Protein folding by zipping and assembly

Affiliations

Protein folding by zipping and assembly

S Banu Ozkan et al. Proc Natl Acad Sci U S A. .

Abstract

How do proteins fold so quickly? Some denatured proteins fold to their native structures in only microseconds, on average, implying that there is a folding "mechanism," i.e., a particular set of events by which the protein short-circuits a broader conformational search. Predicting protein structures using atomically detailed physical models is currently challenging. The most definitive proof of a putative folding mechanism would be whether it speeds up protein structure prediction in physical models. In the zipping and assembly (ZA) mechanism, local structuring happens first at independent sites along the chain, then those structures either grow (zip) or coalescence (assemble) with other structures. Here, we apply the ZA search mechanism to protein native structure prediction by using the AMBER96 force field with a generalized Born/surface area implicit solvent model and sampling by replica exchange molecular dynamics.
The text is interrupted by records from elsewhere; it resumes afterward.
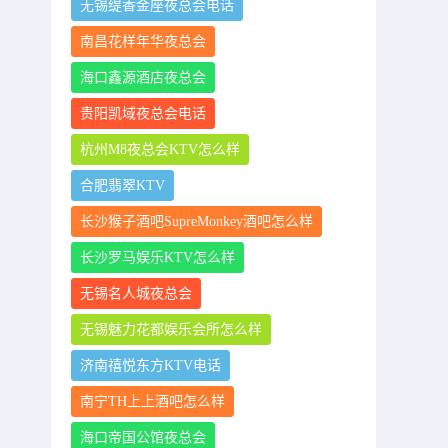
无锡缇香金座夜总会电话
南昌花样年华夜总会
海口鑫源酒店夜总会
贵阳凯域夜总会电话
杭州M8夜总会KTV怎么样
合肥翡翠KTV
长沙猴子酒吧SupreMonkey酒吧怎么样
长沙罗马娱乐KTV怎么样
无锡名人城夜总会
无锡魅力花都娱乐会所怎么样
济南禧悦东方KTV电话
南宁TH上上酒吧怎么样
海口帝国公馆夜总会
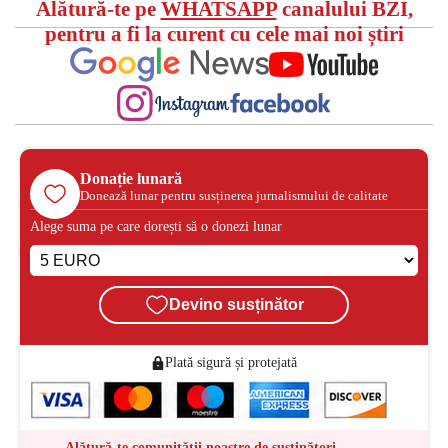
Alătură-te pe
WHATSAPP
canalului BZI,
pentru a fi la curent cu cele mai noi știri
Donație lunară
Donează lunar pentru susținerea jurnalismului de calitate
Alege suma pe care dorești să o donezi lunar
Devino susținător
Plată sigură și protejată
Alătură-te comunității noastre de susținători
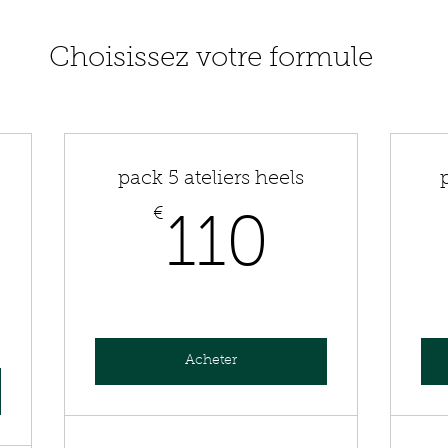
Choisissez votre formule
pack 5 ateliers heels
€
110€
110
0€
Acheter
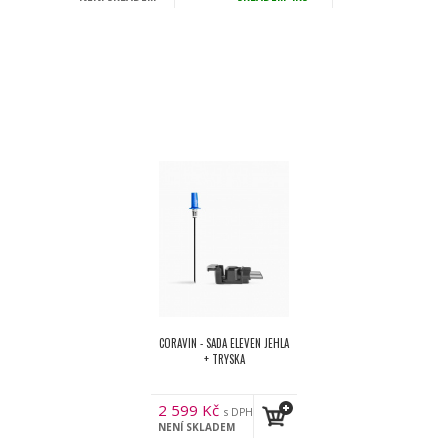
DPH
CORAVIN - SADA ELEVEN JEHLA
+ TRYSKA
2 599
Kč
s DPH
NENÍ SKLADEM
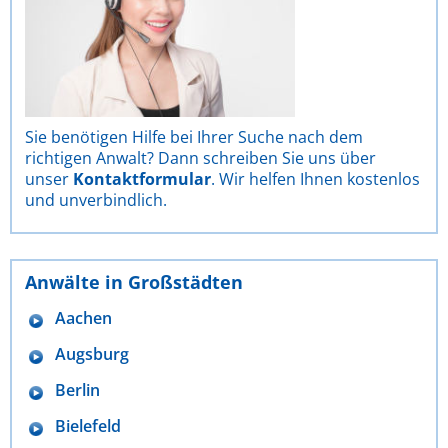
Sie benötigen Hilfe bei Ihrer Suche nach dem
richtigen Anwalt? Dann schreiben Sie uns über
unser
Kontaktformular
. Wir helfen Ihnen kostenlos
und unverbindlich.
Anwälte in Großstädten
Aachen
Augsburg
Berlin
Bielefeld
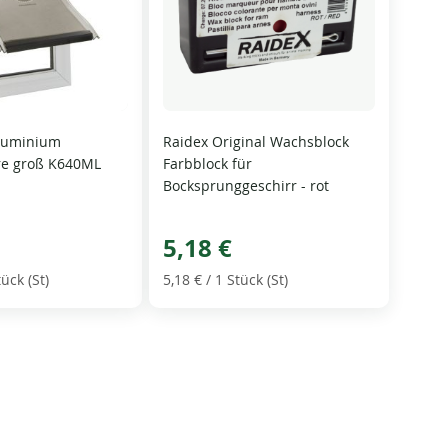
Aluminium
Raidex Original Wachsblock
re groß K640ML
Farbblock für
Bocksprunggeschirr - rot
5,18 €
tück (St)
5,18 €
/ 1 Stück (St)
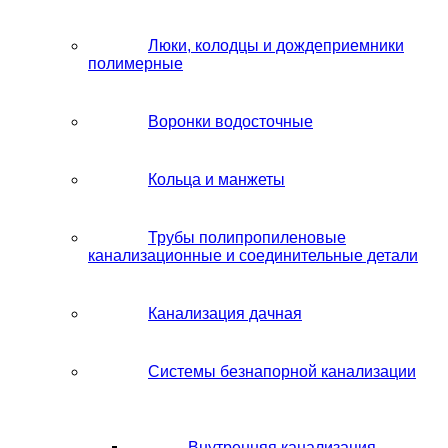
Люки, колодцы и дождеприемники
полимерные
Воронки водосточные
Кольца и манжеты
Трубы полипропиленовые
канализационные и соединительные детали
Канализация дачная
Системы безнапорной канализации
Внутренняя канализация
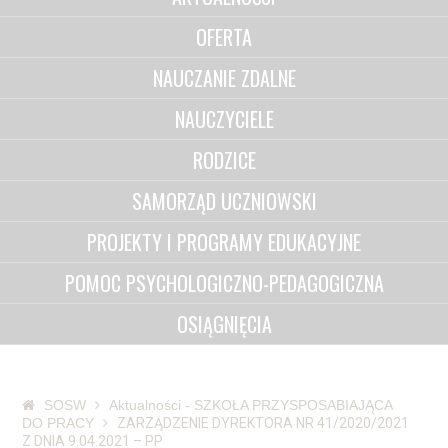
OFERTA
NAUCZANIE ZDALNE
NAUCZYCIELE
RODZICE
SAMORZĄD UCZNIOWSKI
PROJEKTY I PROGRAMY EDUKACYJNE
POMOC PSYCHOLOGICZNO-PEDAGOGICZNA
OSIĄGNIĘCIA
SOSW
Aktualności - SZKOŁA PRZYSPOSABIAJĄCA
DO PRACY
ZARZĄDZENIE DYREKTORA NR 41/2020/2021
Z DNIA 9.04.2021 – PP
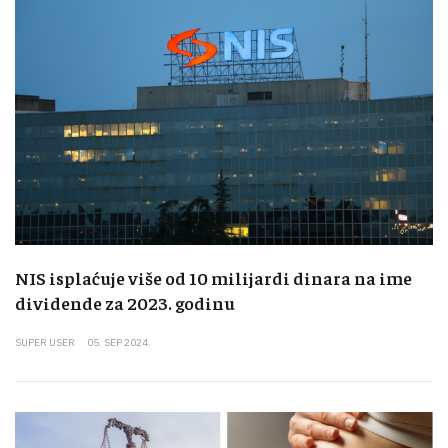
NIS isplaćuje više od 10 milijardi dinara na ime
dividende za 2023. godinu
SUPER USER
05. SEP 2024.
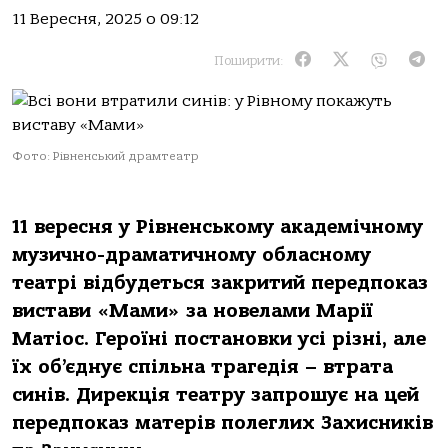
11 Вересня, 2025 о 09:12
Поширити:
Фото: Рівненський драмтеатр
11 вересня у Рівненському академічному
музично-драматичному обласному
театрі відбудеться закритий передпоказ
вистави «Мами» за новелами Марії
Матіос. Героїні постановки усі різні, але
їх об’єднує спільна трагедія – втрата
синів. Дирекція театру запрошує на цей
передпоказ матерів полеглих Захисників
Starting from open denatured conformations, our algorithm, called the ZA method, converges to an average of 2.2 A from the Protein Data Bank native structures of eight of nine proteins that we tested, which ranged from 25 to 73 aa in length. In addition, experimental Phi values, where available on these proteins, are consistent with the predicted routes. We conclude that ZA is a viable model for how proteins physically fold. The present work also shows that physics-based force fields are quite good and that physics-based protein structure prediction may be practical, at least for some small proteins.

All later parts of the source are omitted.